昭和の風林史 (昭和四九年七月三十日掲載分)

未だ天井せず 逆襲強烈ならん

ここで押すことにより相場の寿命は先に伸びる。そしてスケールも大きくなる。未だ天井せず。

「ゴム草履はき捨ててあり月見草 惣一」

26日、27日と頭からかぶせるように押してきた小豆が28日の産地天候の順調を映して週明け安寄りした。

納会後の事でもあり市場は気がゆるんでいる。担ぎあげられていた売り方が愁眉を開こうとしている。作柄の回復が声を大にして唱えられる。

しかし相場は天井していない。

八月の天候は楽観できるものではない。

そして秋が早い予報だ。

この相場の天井は九月。長い経験から、そういう予想がたてられている。九月に天井するためには八月中下旬は熱狂しなければならない。そのためには今ここで押しておく必要がある。

やや強気の市場になっていただけに押し目を入れて人気を冷やし、整理と新規売りを待つ。

相場の見通しはなんら変わらない。方針は不変である。押すべき地点で押す。それは理想的な値のはこびといえよう。

高値を警戒する人は先限の一万八千八百円時点で千円押しと見ていた。しかし現実は、逆に千円上に担ぎ上げられて、そこからの小千丁押しなら、なんのことはない、もとの水準だ。

しばらくは作柄の回復が言われるだろう。

もっとも考えてみれば、一年中で今が一番暑いさかりで、八月の声を聞けばもう立秋。

盛夏→晩夏→初秋。

蕪村の句に「秋たつや何におどろく陰陽師」というのがある。

一年中で最も暑い今時分、産地の天気がどうにもならなければ、大凶作である。少々天候が回復したからと騒ぐに当たらない。

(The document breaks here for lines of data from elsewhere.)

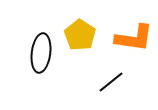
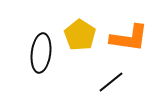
orange L-shape: moved 5 px left
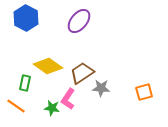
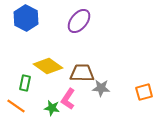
brown trapezoid: rotated 35 degrees clockwise
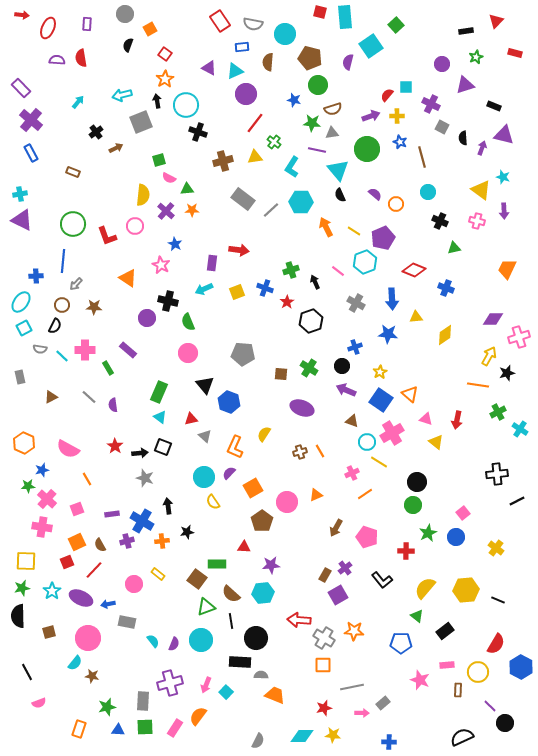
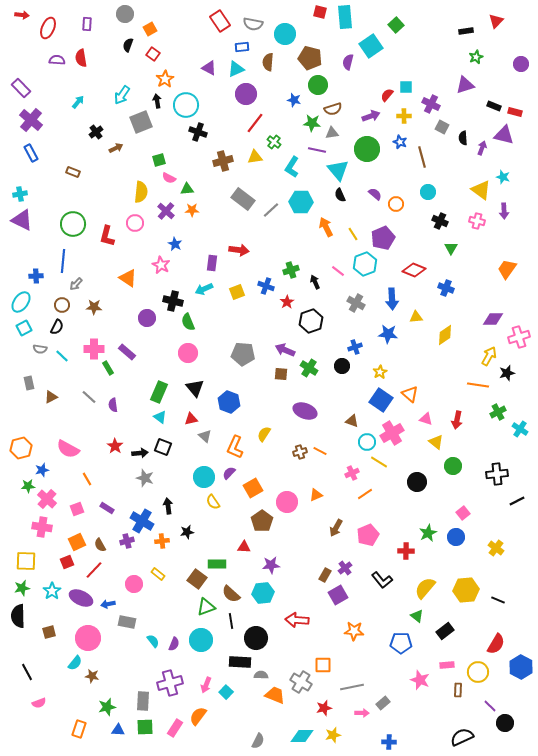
red rectangle at (515, 53): moved 59 px down
red square at (165, 54): moved 12 px left
purple circle at (442, 64): moved 79 px right
cyan triangle at (235, 71): moved 1 px right, 2 px up
cyan arrow at (122, 95): rotated 42 degrees counterclockwise
yellow cross at (397, 116): moved 7 px right
yellow semicircle at (143, 195): moved 2 px left, 3 px up
pink circle at (135, 226): moved 3 px up
yellow line at (354, 231): moved 1 px left, 3 px down; rotated 24 degrees clockwise
red L-shape at (107, 236): rotated 35 degrees clockwise
green triangle at (454, 248): moved 3 px left; rotated 48 degrees counterclockwise
cyan hexagon at (365, 262): moved 2 px down
orange trapezoid at (507, 269): rotated 10 degrees clockwise
blue cross at (265, 288): moved 1 px right, 2 px up
black cross at (168, 301): moved 5 px right
black semicircle at (55, 326): moved 2 px right, 1 px down
pink cross at (85, 350): moved 9 px right, 1 px up
purple rectangle at (128, 350): moved 1 px left, 2 px down
gray rectangle at (20, 377): moved 9 px right, 6 px down
black triangle at (205, 385): moved 10 px left, 3 px down
purple arrow at (346, 390): moved 61 px left, 40 px up
purple ellipse at (302, 408): moved 3 px right, 3 px down
orange hexagon at (24, 443): moved 3 px left, 5 px down; rotated 20 degrees clockwise
orange line at (320, 451): rotated 32 degrees counterclockwise
green circle at (413, 505): moved 40 px right, 39 px up
purple rectangle at (112, 514): moved 5 px left, 6 px up; rotated 40 degrees clockwise
pink pentagon at (367, 537): moved 1 px right, 2 px up; rotated 30 degrees clockwise
red arrow at (299, 620): moved 2 px left
gray cross at (324, 638): moved 23 px left, 44 px down
yellow star at (333, 735): rotated 21 degrees counterclockwise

弱気は七分五厘作から八分作→九分作、うまくいって平年作などと景気をつけている。だが現実はそんなに甘くないはずだ。まして八月中下旬から九月の早霜、長雨などを考えると作柄を楽観するのは早計だ。

さて値動きのほうだが26日の寄り付き値から七百円、九百円、あるいは千百円押し。そして押した幅の倍返し。押し目が深いほど八月の反騰幅が大きくなる相場と見る。

二万円乗せから押すと見たが、乗る前に敬意をはらった格好。押し目ナンピン買いでよいと思う。

●編集部註
 古人曰く、買いナンピンはスカンピン(素寒貧)という。現実を見る姿勢。

 相場の達人曰く、利食いたくなったら乗せろという。運に委ねる姿勢。

 ポジションの追撃場面はいろいろと悩ましい。